### Task directions:
When you respond, write out each entry exactly as it stands.

### Data records:
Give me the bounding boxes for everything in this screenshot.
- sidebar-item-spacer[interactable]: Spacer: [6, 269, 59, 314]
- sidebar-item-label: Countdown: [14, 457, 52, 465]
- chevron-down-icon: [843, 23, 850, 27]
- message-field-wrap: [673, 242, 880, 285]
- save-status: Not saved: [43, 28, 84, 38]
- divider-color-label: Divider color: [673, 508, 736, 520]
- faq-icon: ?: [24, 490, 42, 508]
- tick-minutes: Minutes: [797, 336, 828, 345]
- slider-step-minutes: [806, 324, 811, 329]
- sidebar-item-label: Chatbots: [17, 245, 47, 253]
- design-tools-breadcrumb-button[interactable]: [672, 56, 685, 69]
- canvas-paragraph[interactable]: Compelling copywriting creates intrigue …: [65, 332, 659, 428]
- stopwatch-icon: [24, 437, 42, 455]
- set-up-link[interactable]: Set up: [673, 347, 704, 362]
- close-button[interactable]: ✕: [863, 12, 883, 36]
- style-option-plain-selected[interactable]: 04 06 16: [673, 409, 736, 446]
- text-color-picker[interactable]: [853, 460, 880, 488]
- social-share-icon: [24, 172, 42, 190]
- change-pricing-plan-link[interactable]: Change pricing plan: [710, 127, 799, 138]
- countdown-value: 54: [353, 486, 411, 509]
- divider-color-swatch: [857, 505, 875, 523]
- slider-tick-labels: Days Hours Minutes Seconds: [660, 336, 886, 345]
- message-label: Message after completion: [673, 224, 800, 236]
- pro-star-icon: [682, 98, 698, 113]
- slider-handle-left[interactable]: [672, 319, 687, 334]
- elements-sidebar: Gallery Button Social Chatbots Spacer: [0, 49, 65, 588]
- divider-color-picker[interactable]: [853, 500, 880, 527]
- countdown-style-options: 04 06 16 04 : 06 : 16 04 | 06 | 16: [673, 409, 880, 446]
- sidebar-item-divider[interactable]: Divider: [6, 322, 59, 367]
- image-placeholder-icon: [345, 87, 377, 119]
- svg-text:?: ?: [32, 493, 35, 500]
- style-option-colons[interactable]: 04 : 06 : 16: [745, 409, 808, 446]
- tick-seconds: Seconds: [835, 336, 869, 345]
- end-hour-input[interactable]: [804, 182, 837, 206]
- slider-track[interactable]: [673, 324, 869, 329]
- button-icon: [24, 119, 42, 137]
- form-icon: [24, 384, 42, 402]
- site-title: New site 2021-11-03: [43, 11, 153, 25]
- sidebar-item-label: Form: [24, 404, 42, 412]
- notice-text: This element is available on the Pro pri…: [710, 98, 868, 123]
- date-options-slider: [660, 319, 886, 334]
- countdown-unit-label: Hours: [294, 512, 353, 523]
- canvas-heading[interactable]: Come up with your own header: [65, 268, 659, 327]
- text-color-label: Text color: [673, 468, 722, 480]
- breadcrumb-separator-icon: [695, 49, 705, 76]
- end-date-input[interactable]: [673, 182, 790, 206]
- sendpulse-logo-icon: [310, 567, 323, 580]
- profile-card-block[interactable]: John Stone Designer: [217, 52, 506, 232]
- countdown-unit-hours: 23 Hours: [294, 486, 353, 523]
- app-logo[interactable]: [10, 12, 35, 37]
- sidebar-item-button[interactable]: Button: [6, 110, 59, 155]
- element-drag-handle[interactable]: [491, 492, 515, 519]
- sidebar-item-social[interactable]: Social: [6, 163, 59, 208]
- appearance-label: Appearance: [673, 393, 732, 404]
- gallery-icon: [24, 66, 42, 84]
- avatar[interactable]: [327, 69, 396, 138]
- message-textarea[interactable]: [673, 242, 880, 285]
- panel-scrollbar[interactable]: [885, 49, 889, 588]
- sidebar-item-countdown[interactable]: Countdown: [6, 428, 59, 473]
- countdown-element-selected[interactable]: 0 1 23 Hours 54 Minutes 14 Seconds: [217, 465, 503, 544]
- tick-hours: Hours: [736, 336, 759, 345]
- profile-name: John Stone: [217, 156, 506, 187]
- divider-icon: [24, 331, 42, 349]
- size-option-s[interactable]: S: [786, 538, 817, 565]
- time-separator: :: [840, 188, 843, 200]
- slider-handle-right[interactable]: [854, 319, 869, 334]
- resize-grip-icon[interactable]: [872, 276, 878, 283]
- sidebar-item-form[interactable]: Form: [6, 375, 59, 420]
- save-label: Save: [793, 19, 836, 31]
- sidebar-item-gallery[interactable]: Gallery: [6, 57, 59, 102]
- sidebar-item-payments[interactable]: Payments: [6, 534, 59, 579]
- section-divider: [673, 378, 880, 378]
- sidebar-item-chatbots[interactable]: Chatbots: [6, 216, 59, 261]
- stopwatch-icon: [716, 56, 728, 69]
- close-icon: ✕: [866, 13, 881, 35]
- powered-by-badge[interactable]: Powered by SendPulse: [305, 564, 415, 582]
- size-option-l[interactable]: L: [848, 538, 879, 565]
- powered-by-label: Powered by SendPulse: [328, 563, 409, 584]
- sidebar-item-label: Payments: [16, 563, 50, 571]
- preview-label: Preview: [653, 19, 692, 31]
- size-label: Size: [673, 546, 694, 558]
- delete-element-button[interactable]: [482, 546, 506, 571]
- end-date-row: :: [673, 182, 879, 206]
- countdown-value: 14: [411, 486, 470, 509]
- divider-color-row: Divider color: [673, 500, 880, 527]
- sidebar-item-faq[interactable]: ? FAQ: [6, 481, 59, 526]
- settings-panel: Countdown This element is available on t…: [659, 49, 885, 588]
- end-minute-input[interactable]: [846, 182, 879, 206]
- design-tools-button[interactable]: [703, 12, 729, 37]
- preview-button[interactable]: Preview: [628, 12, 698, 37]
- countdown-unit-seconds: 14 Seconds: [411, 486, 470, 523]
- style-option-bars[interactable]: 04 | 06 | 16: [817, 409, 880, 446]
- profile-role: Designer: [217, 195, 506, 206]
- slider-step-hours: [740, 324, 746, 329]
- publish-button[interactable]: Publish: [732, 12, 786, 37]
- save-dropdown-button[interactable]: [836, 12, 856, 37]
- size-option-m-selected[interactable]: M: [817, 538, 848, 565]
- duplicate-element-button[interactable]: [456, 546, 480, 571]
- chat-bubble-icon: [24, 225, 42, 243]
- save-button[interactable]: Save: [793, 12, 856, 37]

### Answer space:
Give me the bounding boxes for everything in this screenshot.
- sidebar-item-spacer[interactable]: Spacer: [6, 269, 59, 314]
- sidebar-item-label: Countdown: [14, 457, 52, 465]
- chevron-down-icon: [843, 23, 850, 27]
- message-field-wrap: [673, 242, 880, 285]
- save-status: Not saved: [43, 28, 84, 38]
- divider-color-label: Divider color: [673, 508, 736, 520]
- faq-icon: ?: [24, 490, 42, 508]
- tick-minutes: Minutes: [797, 336, 828, 345]
- slider-step-minutes: [806, 324, 811, 329]
- sidebar-item-label: Chatbots: [17, 245, 47, 253]
- design-tools-breadcrumb-button[interactable]: [672, 56, 685, 69]
- canvas-paragraph[interactable]: Compelling copywriting creates intrigue …: [65, 332, 659, 428]
- stopwatch-icon: [24, 437, 42, 455]
- set-up-link[interactable]: Set up: [673, 347, 704, 362]
- close-button[interactable]: ✕: [863, 12, 883, 36]
- style-option-plain-selected[interactable]: 04 06 16: [673, 409, 736, 446]
- text-color-picker[interactable]: [853, 460, 880, 488]
- social-share-icon: [24, 172, 42, 190]
- change-pricing-plan-link[interactable]: Change pricing plan: [710, 127, 799, 138]
- countdown-value: 54: [353, 486, 411, 509]
- divider-color-swatch: [857, 505, 875, 523]
- slider-tick-labels: Days Hours Minutes Seconds: [660, 336, 886, 345]
- message-label: Message after completion: [673, 224, 800, 236]
- pro-star-icon: [682, 98, 698, 113]
- slider-handle-left[interactable]: [672, 319, 687, 334]
- elements-sidebar: Gallery Button Social Chatbots Spacer: [0, 49, 65, 588]
- divider-color-picker[interactable]: [853, 500, 880, 527]
- countdown-style-options: 04 06 16 04 : 06 : 16 04 | 06 | 16: [673, 409, 880, 446]
- sidebar-item-divider[interactable]: Divider: [6, 322, 59, 367]
- image-placeholder-icon: [345, 87, 377, 119]
- svg-text:?: ?: [32, 493, 35, 500]
- style-option-colons[interactable]: 04 : 06 : 16: [745, 409, 808, 446]
- tick-seconds: Seconds: [835, 336, 869, 345]
- end-hour-input[interactable]: [804, 182, 837, 206]
- slider-track[interactable]: [673, 324, 869, 329]
- button-icon: [24, 119, 42, 137]
- form-icon: [24, 384, 42, 402]
- site-title: New site 2021-11-03: [43, 11, 153, 25]
- sidebar-item-label: Form: [24, 404, 42, 412]
- notice-text: This element is available on the Pro pri…: [710, 98, 868, 123]
- date-options-slider: [660, 319, 886, 334]
- countdown-unit-label: Hours: [294, 512, 353, 523]
- canvas-heading[interactable]: Come up with your own header: [65, 268, 659, 327]
- text-color-label: Text color: [673, 468, 722, 480]
- breadcrumb-separator-icon: [695, 49, 705, 76]
- end-date-input[interactable]: [673, 182, 790, 206]
- sendpulse-logo-icon: [310, 567, 323, 580]
- profile-card-block[interactable]: John Stone Designer: [217, 52, 506, 232]
- countdown-unit-hours: 23 Hours: [294, 486, 353, 523]
- app-logo[interactable]: [10, 12, 35, 37]
- sidebar-item-button[interactable]: Button: [6, 110, 59, 155]
- element-drag-handle[interactable]: [491, 492, 515, 519]
- sidebar-item-social[interactable]: Social: [6, 163, 59, 208]
- appearance-label: Appearance: [673, 393, 732, 404]
- gallery-icon: [24, 66, 42, 84]
- avatar[interactable]: [327, 69, 396, 138]
- message-textarea[interactable]: [673, 242, 880, 285]
- panel-scrollbar[interactable]: [885, 49, 889, 588]
- sidebar-item-countdown[interactable]: Countdown: [6, 428, 59, 473]
- countdown-element-selected[interactable]: 0 1 23 Hours 54 Minutes 14 Seconds: [217, 465, 503, 544]
- tick-hours: Hours: [736, 336, 759, 345]
- profile-name: John Stone: [217, 156, 506, 187]
- divider-icon: [24, 331, 42, 349]
- size-option-s[interactable]: S: [786, 538, 817, 565]
- time-separator: :: [840, 188, 843, 200]
- slider-handle-right[interactable]: [854, 319, 869, 334]
- resize-grip-icon[interactable]: [872, 276, 878, 283]
- sidebar-item-form[interactable]: Form: [6, 375, 59, 420]
- save-label: Save: [793, 19, 836, 31]
- sidebar-item-gallery[interactable]: Gallery: [6, 57, 59, 102]
- sidebar-item-payments[interactable]: Payments: [6, 534, 59, 579]
- section-divider: [673, 378, 880, 378]
- sidebar-item-chatbots[interactable]: Chatbots: [6, 216, 59, 261]
- stopwatch-icon: [716, 56, 728, 69]
- close-icon: ✕: [866, 13, 881, 35]
- powered-by-badge[interactable]: Powered by SendPulse: [305, 564, 415, 582]
- size-option-l[interactable]: L: [848, 538, 879, 565]
- powered-by-label: Powered by SendPulse: [328, 563, 409, 584]
- sidebar-item-label: Payments: [16, 563, 50, 571]
- preview-label: Preview: [653, 19, 692, 31]
- size-label: Size: [673, 546, 694, 558]
- delete-element-button[interactable]: [482, 546, 506, 571]
- end-date-row: :: [673, 182, 879, 206]
- countdown-value: 14: [411, 486, 470, 509]
- divider-color-row: Divider color: [673, 500, 880, 527]
- sidebar-item-faq[interactable]: ? FAQ: [6, 481, 59, 526]
- settings-panel: Countdown This element is available on t…: [659, 49, 885, 588]
- end-minute-input[interactable]: [846, 182, 879, 206]
- design-tools-button[interactable]: [703, 12, 729, 37]
- preview-button[interactable]: Preview: [628, 12, 698, 37]
- countdown-unit-seconds: 14 Seconds: [411, 486, 470, 523]
- style-option-bars[interactable]: 04 | 06 | 16: [817, 409, 880, 446]
- profile-role: Designer: [217, 195, 506, 206]
- slider-step-hours: [740, 324, 746, 329]
- publish-button[interactable]: Publish: [732, 12, 786, 37]
- save-dropdown-button[interactable]: [836, 12, 856, 37]
- size-option-m-selected[interactable]: M: [817, 538, 848, 565]
- duplicate-element-button[interactable]: [456, 546, 480, 571]
- chat-bubble-icon: [24, 225, 42, 243]
- save-button[interactable]: Save: [793, 12, 856, 37]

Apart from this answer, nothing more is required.